The core signaling proteins of bacterial chemotaxis assemble to form an ultrastable complex.

The chemosensory pathway of bacterial chemotaxis forms a polar signaling cluster in which the fundamental signaling units, the ternary complexes, are arrayed in a highly cooperative, repeating lattice. The repeating ternary units are composed of transmembrane receptors, histidine-kinase CheA, and coupling protein CheW, but it is unknown how these three core proteins are interwoven in the assembled ultrasensitive lattice. Here, to further probe the nature of the lattice, we investigate its stability. The findings reveal that once the signaling cluster is assembled, CheA remains associated and active for days in vitro. All three core components are required for this ultrastable CheA binding and for receptor-controlled kinase activity.
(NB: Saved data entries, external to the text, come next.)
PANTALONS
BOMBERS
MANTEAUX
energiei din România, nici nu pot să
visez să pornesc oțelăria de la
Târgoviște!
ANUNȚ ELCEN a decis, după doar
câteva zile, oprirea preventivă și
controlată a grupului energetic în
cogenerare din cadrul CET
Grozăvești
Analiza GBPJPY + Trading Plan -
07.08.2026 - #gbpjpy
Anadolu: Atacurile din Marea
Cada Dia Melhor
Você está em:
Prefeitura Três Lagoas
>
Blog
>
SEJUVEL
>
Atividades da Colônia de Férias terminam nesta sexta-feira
The stability is disrupted by low ionic strength or high pH, providing strong evidence that electrostatic repulsion between the highly acidic core components can lead to disassembly. We propose that ultrastability arises from the assembled lattice structure that establishes multiple linkages between the core components, thereby conferring thermodynamic or kinetic ultrastability to the bound state. An important, known function of the lattice structure is to facilitate receptor cooperativity, which in turn enhances pathway sensitivity. In the cell, however, the ultrastability of the lattice could lead to uncontrolled growth of the signaling complex until it fills the inner membrane. We hypothesize that such uncontrolled growth is prevented by an unidentified intracellular disassembly system that is lost when complexes are isolated from cells, thereby unmasking the intrinsic complex ultrastability. Possible biological functions of ultrastability are discussed.